衆院は14日午後、解散される。過去の衆院解散には「バカヤロー解散」「郵政解散」「国難突破解散」などの名前が付いたこともある。今回の解散にあなたが命名するなら-。無料通信アプリ「LINE(ライン)」で読者とつながる岐阜新聞の「あなた発!トクダネ取材班」が登録者からメッセージを募ると、「コロナ」を含む名付けが寄稿総数の約3割を占めた。「今のうち」「尻拭い」など、岸田新内閣発足後の印象に着眼した名前も多かった。

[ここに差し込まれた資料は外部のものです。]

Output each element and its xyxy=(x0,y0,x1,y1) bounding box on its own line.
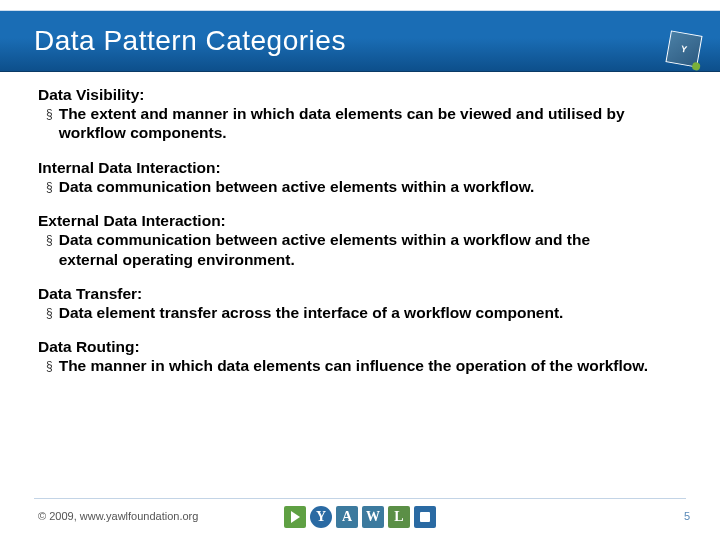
bullet-icon: § xyxy=(46,107,53,121)
corner-logo-text: Y xyxy=(680,44,688,55)
bullet-row: § Data communication between active elem… xyxy=(38,230,680,269)
section-heading: Data Routing: xyxy=(38,338,680,356)
stop-icon xyxy=(414,506,436,528)
section-heading: Data Visibility: xyxy=(38,86,680,104)
bullet-row: § Data communication between active elem… xyxy=(38,177,680,196)
section-data-transfer: Data Transfer: § Data element transfer a… xyxy=(38,285,680,322)
bullet-row: § The extent and manner in which data el… xyxy=(38,104,680,143)
logo-letter-y: Y xyxy=(310,506,332,528)
logo-letter-w: W xyxy=(362,506,384,528)
section-data-routing: Data Routing: § The manner in which data… xyxy=(38,338,680,375)
section-heading: External Data Interaction: xyxy=(38,212,680,230)
bullet-text: The manner in which data elements can in… xyxy=(59,356,678,375)
section-heading: Internal Data Interaction: xyxy=(38,159,680,177)
corner-logo-icon: Y xyxy=(665,30,702,67)
footer: © 2009, www.yawlfoundation.org Y A W L 5 xyxy=(0,484,720,540)
yawl-logo: Y A W L xyxy=(284,506,436,528)
section-heading: Data Transfer: xyxy=(38,285,680,303)
logo-letter-l: L xyxy=(388,506,410,528)
section-external-data-interaction: External Data Interaction: § Data commun… xyxy=(38,212,680,269)
slide-title: Data Pattern Categories xyxy=(0,11,720,57)
bullet-text: Data communication between active elemen… xyxy=(59,177,565,196)
bullet-icon: § xyxy=(46,306,53,320)
bullet-row: § Data element transfer across the inter… xyxy=(38,303,680,322)
bullet-icon: § xyxy=(46,359,53,373)
bullet-text: Data communication between active elemen… xyxy=(59,230,680,269)
copyright-text: © 2009, www.yawlfoundation.org xyxy=(38,510,198,522)
bullet-icon: § xyxy=(46,233,53,247)
corner-logo-dot-icon xyxy=(692,62,701,71)
section-data-visibility: Data Visibility: § The extent and manner… xyxy=(38,86,680,143)
bullet-icon: § xyxy=(46,180,53,194)
bullet-row: § The manner in which data elements can … xyxy=(38,356,680,375)
bullet-text: Data element transfer across the interfa… xyxy=(59,303,594,322)
footer-divider xyxy=(34,498,686,499)
bullet-text: The extent and manner in which data elem… xyxy=(59,104,680,143)
play-icon xyxy=(284,506,306,528)
logo-letter-a: A xyxy=(336,506,358,528)
section-internal-data-interaction: Internal Data Interaction: § Data commun… xyxy=(38,159,680,196)
content-area: Data Visibility: § The extent and manner… xyxy=(38,86,680,392)
slide: Data Pattern Categories Y Data Visibilit… xyxy=(0,0,720,540)
slide-number: 5 xyxy=(684,510,690,522)
title-bar: Data Pattern Categories Y xyxy=(0,10,720,72)
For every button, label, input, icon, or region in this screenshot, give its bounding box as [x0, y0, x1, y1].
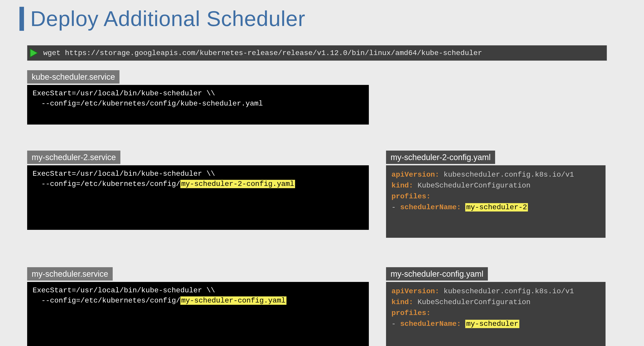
- yaml-value: kubescheduler.config.k8s.io/v1: [439, 287, 574, 295]
- code-line: ExecStart=/usr/local/bin/kube-scheduler …: [32, 170, 215, 178]
- yaml-key: apiVersion:: [392, 171, 439, 179]
- highlighted-config-file: my-scheduler-config.yaml: [180, 296, 286, 305]
- slide-title: Deploy Additional Scheduler: [20, 6, 305, 31]
- yaml-key: kind:: [392, 298, 413, 306]
- tab-my-scheduler-config: my-scheduler-config.yaml: [386, 267, 488, 280]
- highlighted-config-file: my-scheduler-2-config.yaml: [180, 180, 295, 188]
- yaml-value: KubeSchedulerConfiguration: [413, 181, 530, 190]
- svg-marker-0: [30, 49, 38, 57]
- code-line: ExecStart=/usr/local/bin/kube-scheduler …: [32, 286, 215, 295]
- highlighted-scheduler-name: my-scheduler-2: [465, 203, 528, 211]
- yaml-value: KubeSchedulerConfiguration: [413, 298, 530, 306]
- code-my-scheduler-service: ExecStart=/usr/local/bin/kube-scheduler …: [27, 282, 369, 346]
- tab-my-scheduler-service: my-scheduler.service: [27, 267, 113, 280]
- title-text: Deploy Additional Scheduler: [30, 6, 305, 31]
- tab-my-scheduler-2-config: my-scheduler-2-config.yaml: [386, 151, 495, 164]
- slide: Deploy Additional Scheduler wget https:/…: [0, 0, 644, 346]
- play-icon: [29, 48, 39, 58]
- yaml-key: schedulerName:: [400, 320, 461, 328]
- code-kube-scheduler-service: ExecStart=/usr/local/bin/kube-scheduler …: [27, 85, 369, 125]
- code-line: --config=/etc/kubernetes/config/kube-sch…: [32, 99, 263, 108]
- tab-my-scheduler-2-service: my-scheduler-2.service: [27, 151, 120, 164]
- highlighted-scheduler-name: my-scheduler: [465, 320, 519, 328]
- code-line: ExecStart=/usr/local/bin/kube-scheduler …: [32, 89, 215, 98]
- wget-command-text: wget https://storage.googleapis.com/kube…: [43, 49, 482, 57]
- wget-command-bar: wget https://storage.googleapis.com/kube…: [27, 45, 607, 61]
- tab-kube-scheduler-service: kube-scheduler.service: [27, 70, 120, 84]
- yaml-dash: -: [392, 203, 400, 211]
- yaml-key: profiles:: [392, 309, 430, 317]
- yaml-key: schedulerName:: [400, 203, 461, 211]
- title-accent-bar: [20, 7, 24, 31]
- yaml-value: kubescheduler.config.k8s.io/v1: [439, 171, 574, 179]
- code-my-scheduler-config: apiVersion: kubescheduler.config.k8s.io/…: [386, 282, 606, 346]
- code-line-prefix: --config=/etc/kubernetes/config/: [32, 296, 180, 305]
- code-my-scheduler-2-config: apiVersion: kubescheduler.config.k8s.io/…: [386, 165, 606, 238]
- code-line-prefix: --config=/etc/kubernetes/config/: [32, 180, 180, 188]
- yaml-key: profiles:: [392, 192, 430, 201]
- code-my-scheduler-2-service: ExecStart=/usr/local/bin/kube-scheduler …: [27, 165, 369, 230]
- yaml-key: kind:: [392, 181, 413, 190]
- yaml-dash: -: [392, 320, 400, 328]
- yaml-key: apiVersion:: [392, 287, 439, 295]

 「コロナ解散」と名付けたのは9人。岐阜県揖斐郡池田町の無職男性(70)は「感染の次の波が懸念される中、コロナとどう向き合い、いかに経済の立て直しを図るかが争点」と寄せた。「コロナ禍解散」とした岐阜市の団体職員(32)は「前政権のコロナ対応の評価、今後の経済対策に注視するためにも、この名前に」と述べた。「アフターコロナ対策解散」とした同市の会社員(65)は「第6波への備えと共に、経済や外交、行政課題に攻めの対策を講じてほしいという願いを込めて考えた」と話した。

 新政権の印象から着想した名付けも。「今のうち解散」と寄せたのは3人。関市の自営業(63)は「支持率が降下しないうちに、またコロナ新規感染者の発生が少ないうちに、選挙モードに入りたいように映るから」と理由を述べた。郡上市出身で川崎市の会社員(61)は「(閣僚の)ボロが出る前解散」。「総裁選をだらだらと行って、国会審議を最短にして野党の追及をかわす姑息(こそく)な解散劇だ」と皮肉った。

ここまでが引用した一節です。